Yes I tried pausing with the same line of thought as you presented. It didn't work. The problem here seems to lie in the fact that MSAccess 2.0 continued with it's code execution irrelevant of other applications current state. Consider the time pause as code execution. This does not seem to allow the VBScript to interact smoothly with MSAccess and since I am looping to generate the data to create the reports then MSAccess is always processing.
After my trials, I'm very sceptical about using external Sendkeys with MSAccess in this context, though if I were to change the whole concept I would get MSAccess to generate and open ALL the reports and once it's processing is complete (and MSAccess is in an idle state) I would be able to loop through the Sendkeys, interacting with each open report to print to PDF (first starting with the last report opened as it will be the one 'on top'), and closing each report in the process. But that would take a hefty bit of recoding, so I'll keep such a possibility as a last option for now.

Regards,
FrancisP
 
So... I'm curious. Can you edit the code in the vbScript file? Maybe you could create a temp file from there, and then run a do/loop to effectively pause your code until it shows up, then delete it once it does and continue on?
 
This did cross my mind, but, from what I saw and know, then, whilst MSAccess is in a paused state (do/loop), then MSAccess is still effectively processing code and cannot be interacted with so as to print the report to PDF via the sendkeys.
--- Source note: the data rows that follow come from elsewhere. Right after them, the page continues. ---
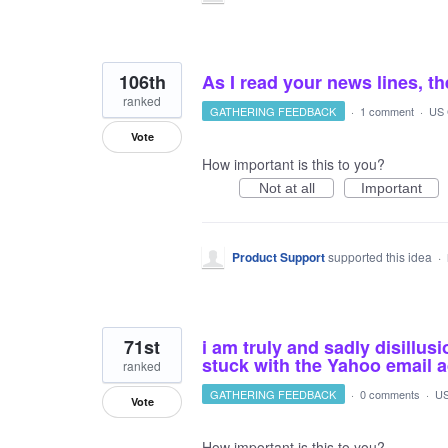
106th
As I read your news lines, th
ranked
GATHERING FEEDBACK
·
1 comment
·
US 
Vote
How important is this to you?
Not at all
Important
Product Support
supported this idea
·
71st
i am truly and sadly disillus
stuck with the Yahoo email a
ranked
GATHERING FEEDBACK
·
0 comments
·
US
Vote
How important is this to you?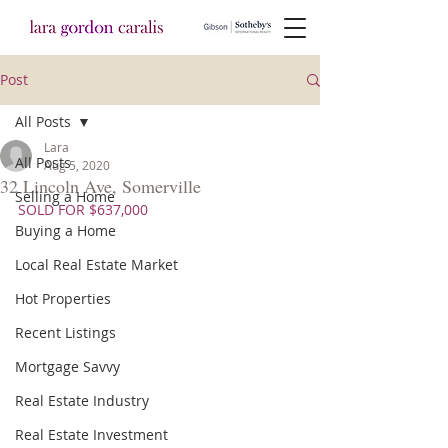
Post
All Posts
Lara
All Posts
Aug 5, 2020
32 Lincoln Ave, Somerville
Selling a Home
SOLD FOR $637,000
Buying a Home
Local Real Estate Market
Hot Properties
Recent Listings
Mortgage Savvy
Real Estate Industry
Real Estate Investment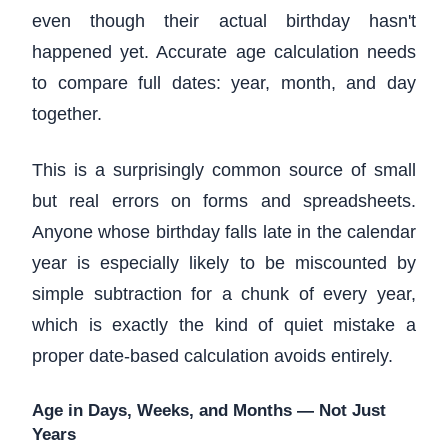
even though their actual birthday hasn't
happened yet. Accurate age calculation needs
to compare full dates: year, month, and day
together.
This is a surprisingly common source of small
but real errors on forms and spreadsheets.
Anyone whose birthday falls late in the calendar
year is especially likely to be miscounted by
simple subtraction for a chunk of every year,
which is exactly the kind of quiet mistake a
proper date-based calculation avoids entirely.
Age in Days, Weeks, and Months — Not Just
Years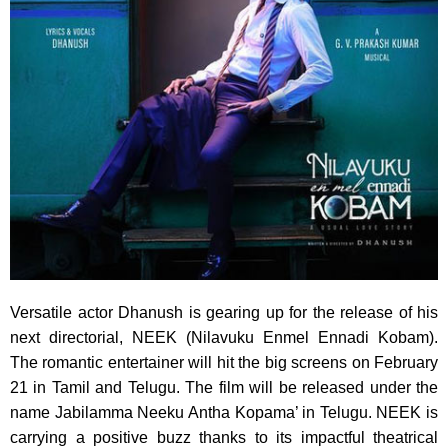
Versatile actor Dhanush is gearing up for the release of his
next directorial, NEEK (Nilavuku Enmel Ennadi Kobam).
The romantic entertainer will hit the big screens on February
21 in Tamil and Telugu. The film will be released under the
name Jabilamma Neeku Antha Kopama’ in Telugu. NEEK is
carrying a positive buzz thanks to its impactful theatrical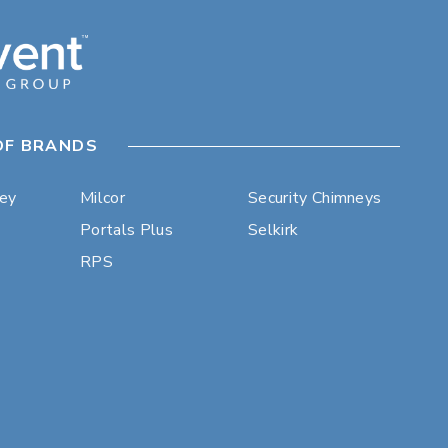
OF BRANDS
ley
Milcor
Security Chimneys
Portals Plus
Selkirk
RPS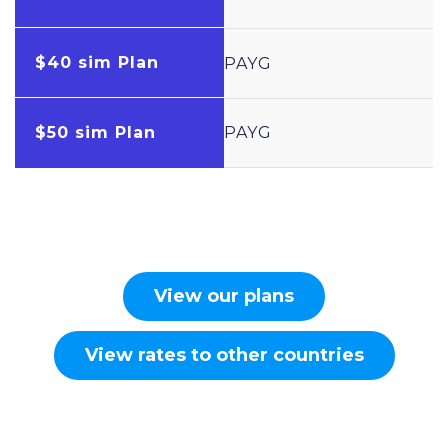
$40 sim Plan
PAYG
$50 sim Plan
PAYG
View our plans
View rates to other countries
Yesterday I did a comparison (similar as Unix Diff command) of the 2 User Registries so as to maybe note some thing different.
No luck though :(
 
Yes, that would be correct.

I guess installing a different PDF writer (free one) would be out of the question? I'm just thinking that, if you could do that, there are code examples to automate printing PDF's using PDFCreator on this site from VBA. You'd be able to avoid SendKeys all together and have control of the app.

The issue, though, would be that you'd need to either install PDFCreator on all user machines, or write some code that checked for a PDFCreator install and defaulted back to SendKeys if PDFCreator wasn't found.

I get the impression from your first post that this probably won't fly, but figured I'd ask, just to make sure.
 
Yep you're correct, unfortunately that's out of the question here.
I do have knowledge of creating PDF files via Excell VBA as well as a module in MSAccess '97 which prints to PDF via solely a coding procedure without the use of Sendkeys but, for MSAccess 2.0 the story is completely different as it's pretty primitive compared to the others (or maybe my knowledge of MSAccess 2.0 is limited).

At the moment I can live with relogging another user so as to get the reports generated and sent, but it's risky, as if I ever forget to relog back the proper user then I would risk missing out the night's scheduled tasks which would then require a good 6 hours work to recuperate.

FrancisP
 
I'd be guessing that the Access 2.0 optionsa are the part that's primitive. Sorry I couldn't offer up any better options. Sounds like a real challenge, this one!